Can gözü açık olan kâmil, sana söyle derse güzelce, edeplice söyle, sözü uzatma!
ور بفرماید که اندر کش دراز ** همچنان شرمین بگو با امر ساز
Uzat diye emrederse yine emre uy, utanarak söyle!
همچنین که من درین زیبا فسون ** با ضیاء الحق حسامالدین کنون2075
Nitekim şimdi ben de bu güzelim Mesnevi’yi yazarken öyle yapıyorum ey Hak Ziyası Hüsamettin!
چونک کوته میکنم من از رشد ** او به صد نوعم بگفتن میکشد
Akıllı davranıp kısa kesmeye kalkıştım mı, o beni yüz çeşit vesileyle söyletmeye kalkışır.
ای حسامالدین ضیاء ذوالجلال ** چونک میبینی چه میجویی مقال
A ululuk ıssı Allah’ın ışığı Hüsamettin, görüyorsun mademki; sözden ne istersin ki?
این مگر باشد ز حب مشتهی ** اسقنی خمرا و قل لی انها
Bu herhalde fazla iştahtan olacak... Hani şair de “Bana hep şarap sun, hem de işte bu, şaraptır” da demiştir ya!

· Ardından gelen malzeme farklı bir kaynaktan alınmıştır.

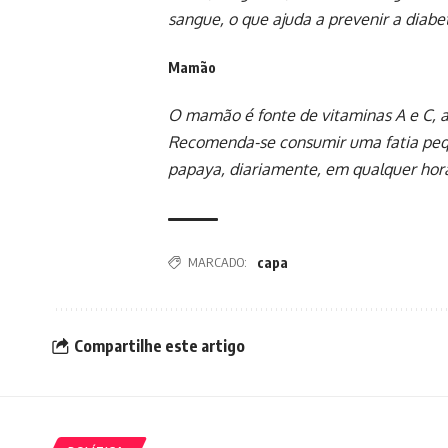
sangue, o que ajuda a prevenir a diabe
Mamão
O mamão é fonte de vitaminas A e C, 
Recomenda-se consumir uma fatia p
papaya, diariamente, em qualquer horá
MARCADO:
capa
Compartilhe este artigo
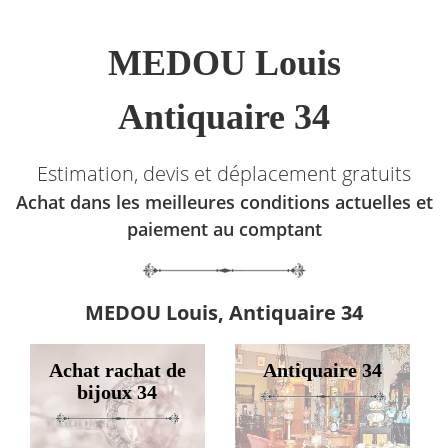
MEDOU Louis
Antiquaire 34
Estimation, devis et déplacement gratuits
Achat dans les meilleures conditions actuelles et
paiement au comptant
MEDOU Louis, Antiquaire 34
Achat rachat de
Antiquaire 34
bijoux 34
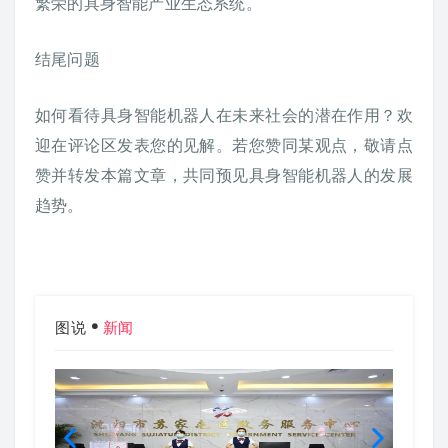
繁荣的具身智能产业生态系统。
结尾问题
如何看待具身智能机器人在未来社会的潜在作用？欢
迎在评论区发表您的见解。若您赞同某观点，敬请点
赞并转发本篇文章，共同预见具身智能机器人的发展
趋势。
图说
新闻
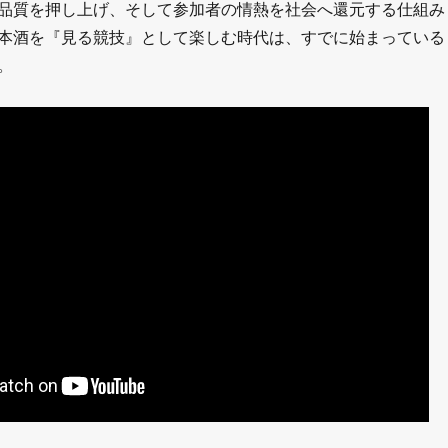
品質を押し上げ、そして参加者の情熱を社会へ還元する仕組み
本酒を『見る競技』として楽しむ時代は、すでに始まっている
。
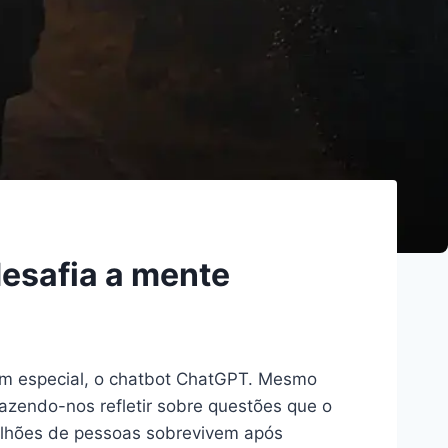
desafia a mente
, em especial, o chatbot ChatGPT. Mesmo
fazendo-nos refletir sobre questões que o
ilhões de pessoas sobrevivem após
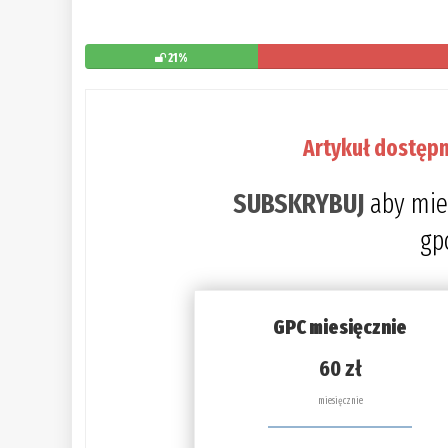
21%
Artykuł dostępn
SUBSKRYBUJ
aby mie
gp
GPC miesięcznie
60 zł
miesięcznie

بر دهان تست این دم جام او ** گوش میگوید که قسم گوش کو
Şu anda onun kadehi, senin ağzında... Fakat kulak da kulağın nasibini ver, diyor!
قسم تو گرمیست نک گرمی و مست ** گفت حرص من ازین افزونترست2080
Ey kulak, senin nasibin hararetlenip kızarmaktır... İşte hararet, işte sarhoşluk! Fakat kulak, ben bundan daha fazlasını istiyorum, harisim ben demekte!
جواب گفتن مصطفی علیهالسلام اعتراض کننده را
Mustafa aleyhisselâm’ın itiraz edene cevap vermesi
در حضور مصطفای قندخو ** چون ز حد برد آن عرب از گفت و گو
Şeker huylu Mustafa’nın huzurunda o Arap, sözü haddinden aşırınca,
آن شه والنجم و سلطان عبس ** لب گزید آن سرد دم را گفت بس
O “Vecnecmi” padişahı, “Abese” sultanı, o soğuk nefesiyle “Sözün kâfi artık” diye dudağını ısırdı.